#### ACTIVITY:
Repeat each entry as written and leave the images out of the copy.
═════ PROVIDED DATA
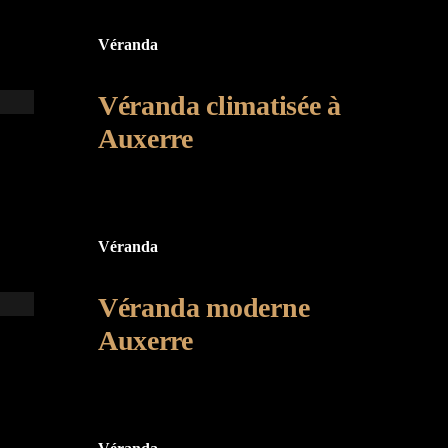
Véranda
Véranda climatisée à
Auxerre
Véranda
Véranda moderne
Auxerre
══════════
#### ANSWER AREA:
Véranda
Véranda climatisée à
Auxerre
Véranda
Véranda moderne
Auxerre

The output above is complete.